En la misma línea se expresó el primer ministro británico, Tony Blaire, quien manifestó su satisfacción por la extraordinaria reunión de los políticos norinlandeses. “Todo lo que se hizo en los últimos 10 años ha sido una preparación para este momento”, afirmó.
Esta situación hubiera parecido hace unos años increíble. La independencia de Irlanda dejó en minoría a los católicos en la provincia británica del Ulster, donde eran tratados como ciudadanos de segunda. Hace unos 40 años surgió un IRA, que se identificó ideológicamente con el que contribuyó a la independencia de Irlanda, y se dotó de un brazo político, el Sinn Fein. En el otro bando, estaban los protestantes, que gozaban de todos los privilegios y que quieren mantenerse unidos a Gran Bretaña. Ha habido dos bandos armados, al margen del ejército regular. No debemos olvidar al DUP (Partido Democrático Unionista) con diversos grupos paramilitares. Las posturas eran irreconciliables, los unos querían unirse a Irlanda, los otros mantenerse en Gran Bretaña. De ahí las más de 3.500 muertes causadas por el terrorismo en Irlanda del Norte, desde 1969, en ambos bandos. Con estos precedentes parecía una utopía lo alcanzado en este día glorioso de finales de marzo de 2007. Se ha debido al esfuerzo conjunto de políticos de Irlanda del Norte, Gran Bretaña y la República de Irlanda, que desde fines de 1993 intentaron, pero de verdad, poner fin a uno de los conflictos más enquistados y sangrientos del siglo XX, convencidos de que no se podía condenar a Irlanda del Norte a un futuro de muerte y desesperación. Usaron el diálogo, la imaginación y la discreción. Los grandes partidos políticos británicos apostaron por la paz, entendiéndola como una cuestión de Estado, no partidista. En consecuencia no se entorpecieron, llevando ramos de flores a los lugares donde se produjeron las matanzas del IRA. Los medios de comunicación fueron especialmente discretos y respetuosos con el tema. Se habló mucho y durante largo tiempo con las asociaciones de las víctimas. El largo camino hacia la solución del problema comenzó en diciembre de 1993, cuando el entonces primer ministro británico, John Major, y el exjefe de Gobierno irlandés, Albert Reynols, firmaron en Londres la declaración de “Downing Street”. Ahora han recogido el fruto Tony Blaire y Peter Hain. Es lo menos importante. Aquí nadie se pone medallas. El triunfo es de todos, como también hubiera sido el fracaso.

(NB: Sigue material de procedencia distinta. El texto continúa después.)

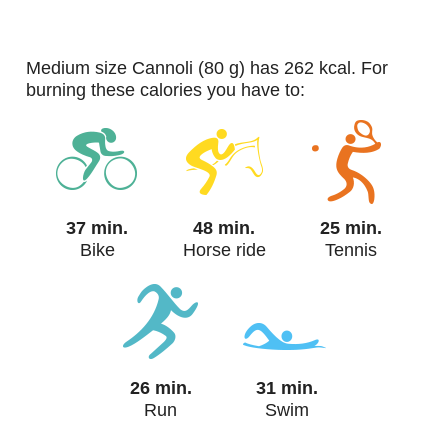
medium size Cannoli (80 g) has 262 kcal. For
burning these calories you have to:
37 min.
48 min.
25 min.
Bike
Horse ride
Tennis
26 min.
31 min.
Run
Swim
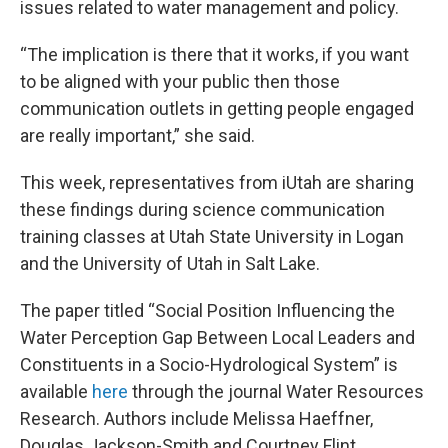
issues related to water management and policy.
“The implication is there that it works, if you want
to be aligned with your public then those
communication outlets in getting people engaged
are really important,” she said.
This week, representatives from iUtah are sharing
these findings during science communication
training classes at Utah State University in Logan
and the University of Utah in Salt Lake.
The paper titled “Social Position Influencing the
Water Perception Gap Between Local Leaders and
Constituents in a Socio-Hydrological System” is
available
here
through the journal Water Resources
Research. Authors include Melissa Haeffner,
Douglas Jackson-Smith and Courtney Flint.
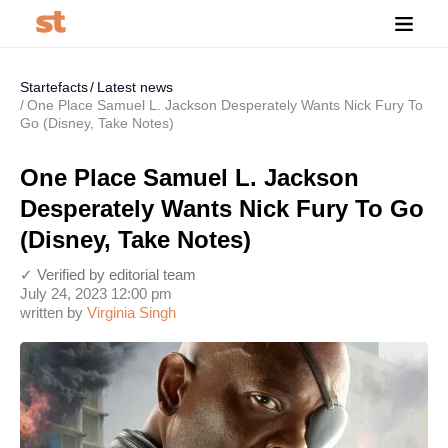
Startefacts
Latest news
One Place Samuel L. Jackson Desperately Wants Nick Fury To
Go (Disney, Take Notes)
One Place Samuel L. Jackson
Desperately Wants Nick Fury To Go
(Disney, Take Notes)
✓ Verified by editorial team
July 24, 2023 12:00 pm
written by
Virginia Singh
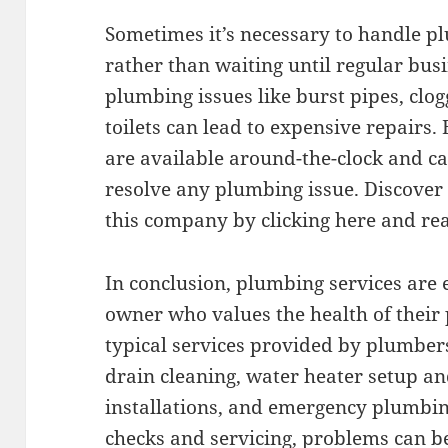
Sometimes it’s necessary to handle p
rather than waiting until regular bu
plumbing issues like burst pipes, clo
toilets can lead to expensive repairs
are available around-the-clock and ca
resolve any plumbing issue. Discover
this company by clicking here and re
In conclusion, plumbing services are 
owner who values the health of thei
typical services provided by plumber
drain cleaning, water heater setup an
installations, and emergency plumbin
checks and servicing, problems can be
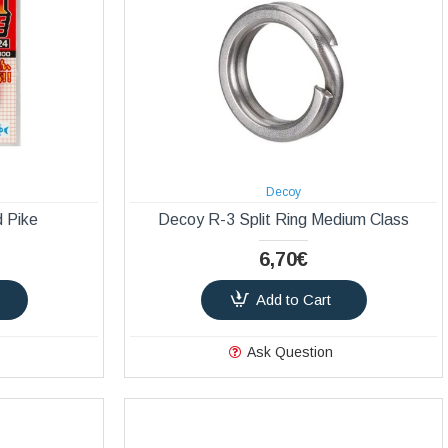
Decoy
 Pike
Decoy R-3 Split Ring Medium Class
6,70€
Add to Cart
Ask Question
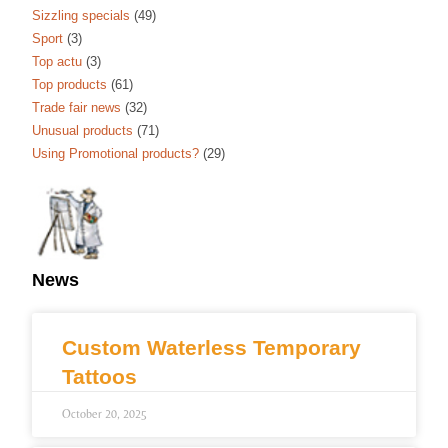
Sizzling specials
(49)
Sport
(3)
Top actu
(3)
Top products
(61)
Trade fair news
(32)
Unusual products
(71)
Using Promotional products?
(29)
News
Custom Waterless Temporary
Tattoos
October 20, 2025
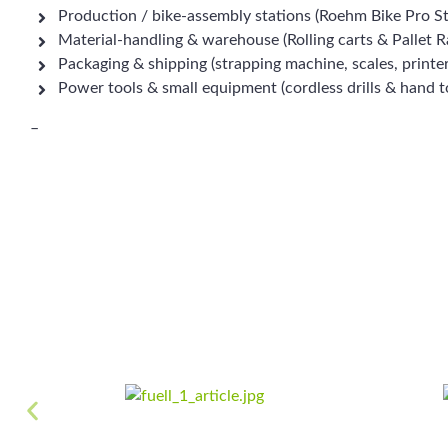
Production / bike-assembly stations (Roehm Bike Pro S
Material-handling & warehouse (Rolling carts & Pallet R
Packaging & shipping (strapping machine, scales, printe
Power tools & small equipment (cordless drills & hand t
–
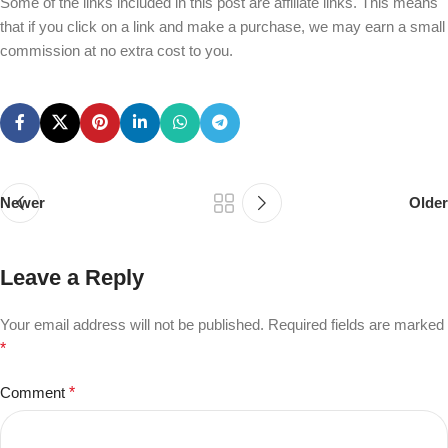
Some of the links included in this post are affiliate links. This means
that if you click on a link and make a purchase, we may earn a small
commission at no extra cost to you.
Newer
Older
Leave a Reply
Your email address will not be published.
Required fields are marked
*
Comment
*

Todos los políticos españoles deberían tenerlo en cuenta. Ya sabemos- es un tópico decirlo- que las situaciones entre Irlanda del Norte y Euskadi son muy diferentes. Ni ETA es el IRA ni el Ulster es Euskadi. Ni España es Gran Bretaña. Es verdad. Mas a pesar de todo en algunos aspectos la solución de este conflicto podría servir de referencia a Euskadi: es el modo, la estrategia, las técnicas con las que se ha abordado, dirigido todo el proceso de superación del conflicto armado.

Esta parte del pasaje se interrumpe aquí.